%%

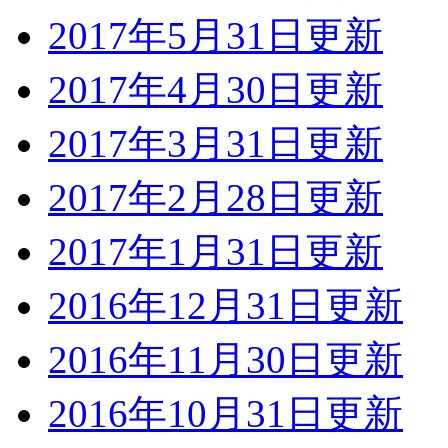
2017年5月31日更新
2017年4月30日更新
2017年3月31日更新
2017年2月28日更新
2017年1月31日更新
2016年12月31日更新
2016年11月30日更新
2016年10月31日更新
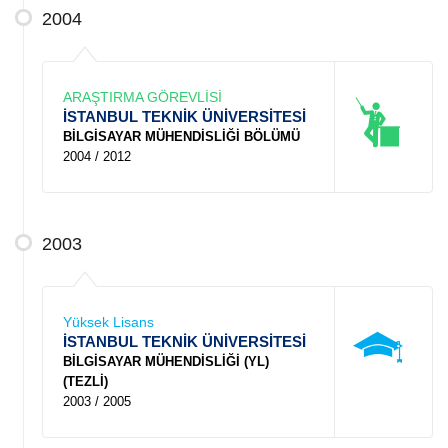
2004
ARAŞTIRMA GÖREVLİSİ
İSTANBUL TEKNİK ÜNİVERSİTESİ
BİLGİSAYAR MÜHENDİSLİĞİ BÖLÜMÜ
2004 / 2012
2003
Yüksek Lisans
İSTANBUL TEKNİK ÜNİVERSİTESİ
BİLGİSAYAR MÜHENDİSLİĞİ (YL)
(TEZLİ)
2003 / 2005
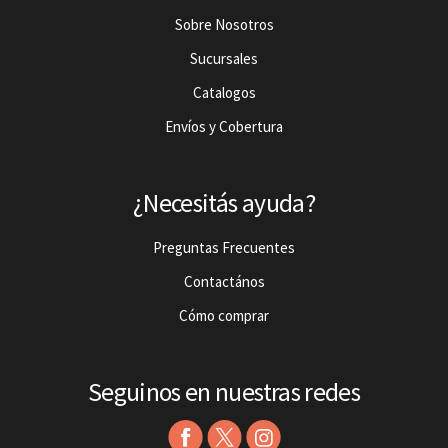
Sobre Nosotros
Sucursales
Catalogos
Envíos y Cobertura
¿Necesitás ayuda?
Preguntas Frecuentes
Contactános
Cómo comprar
Seguinos en nuestras redes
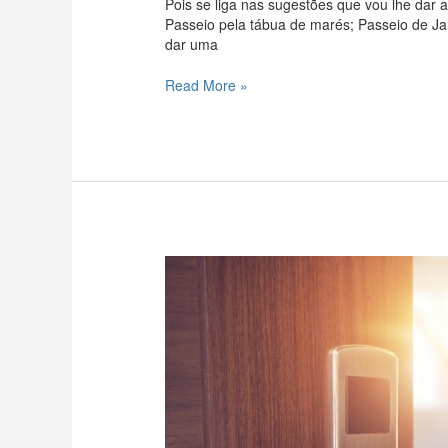
Pois se liga nas sugestões que vou lhe dar 
Passeio pela tábua de marés; Passeio de Ja
dar uma
Read More »
Para
se
sentir
em
casa:
alguns
hotéis
de
Maceió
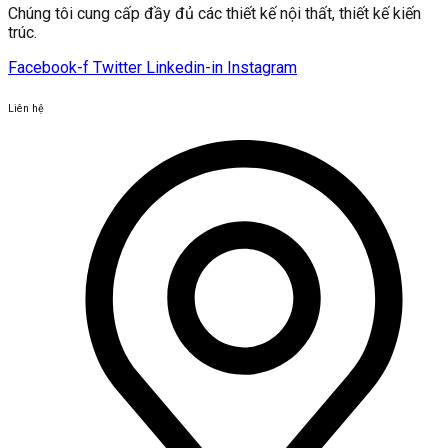
Chúng tôi cung cấp đầy đủ các thiết kế nội thất, thiết kế kiến ​​
trúc.
Facebook-f
Twitter
Linkedin-in
Instagram
Liên hệ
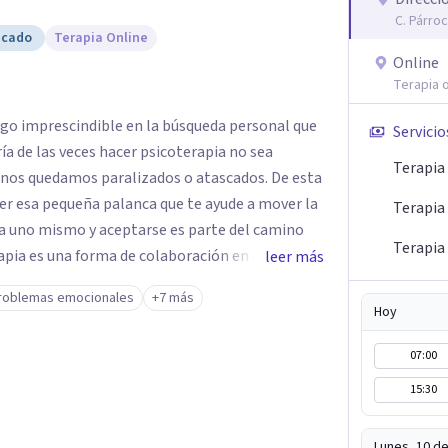
C. Párro
icado
Terapia Online
Online
Terapia o
lgo imprescindible en la búsqueda personal que
Servicio
a de las veces hacer psicoterapia no sea
Terapia
e nos quedamos paralizados o atascados. De esta
ser esa pequeña palanca que te ayude a mover la
Terapia 
Terapia 
leer más
l apoyo, es el camino para poder identificar qué
roblemas emocionales
+7 más
ales son los pasos para el cambio. Además,
Hoy
enen que partir de uno mismo y mi idea es poder
07:00
aquellas decisiones en tu vida que te puedan
sas y con lo que haces.
15:30
Lunes, 10 d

%%

TASK DETAILS: Every line above that holds the word "BİLGİSAYAR" is to be found and copied.

EXPECTED ANSWER:
BİLGİSAYAR MÜHENDİSLİĞİ BÖLÜMÜ
BİLGİSAYAR MÜHENDİSLİĞİ (YL)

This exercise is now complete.